Now, the Gemara is at first bothered by that statement. Why was Moshe sent on a special mission to inform the people about Shabbos? It’s avida l’gluyei; it’s something that would be discovered by them anyhow. Like every other mitzvah, like shaatnez and tefillin and everything else, they’ll study the mitzvah and they’ll learn all the details.
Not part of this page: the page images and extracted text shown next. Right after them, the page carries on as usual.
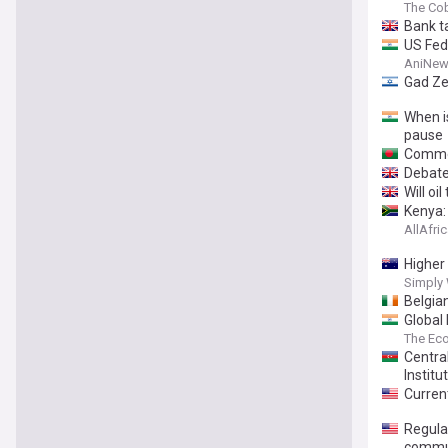
The Co
Bank t
US Fed 
AniNew
Gad Ze
When i
pause
Commer
Debate
Will oi
Kenya:
AllAfri
Higher
Simply 
Belgia
Global 
The Ec
Centra
Institu
Current
Regula
commu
That’s what they were busy with in the Midbar for forty years. Learning Torah! You have to remember that the dor hamidbar was a kollel generation. They were entirely unemployed. They didn’t have any fields to plow and no work to do. Their food fell min hashomayim. They didn’t have to sew any garments. שִׂמְלָתְךָ לֹא בָלְתָה מֵעָלֶיךָ – Forty years they didn’t wear out their garments. They had nothing to do for forty years. What did they do? All day long they learned from Moshe Rabbeinu.
Nation Of Learners
Moshe Rabbeinu taught them every day. Every day! That’s a rebbi! Remember what Moshe Rabbeinu said (Devarim 4:5): רְאֵה לִמַּדְתִּי אֶתְכֶם חֻקִּים וּמִשְׁפָּטִים כַּאֲשֶׁר צִוַּנִי הַשֵּׁם אֱלוֹקָי – “I taught you all of the details of all the mitzvos just like Hashem commanded me.” And if he said it, he didn’t exaggerate, he did everything, exactly as Hashem commanded.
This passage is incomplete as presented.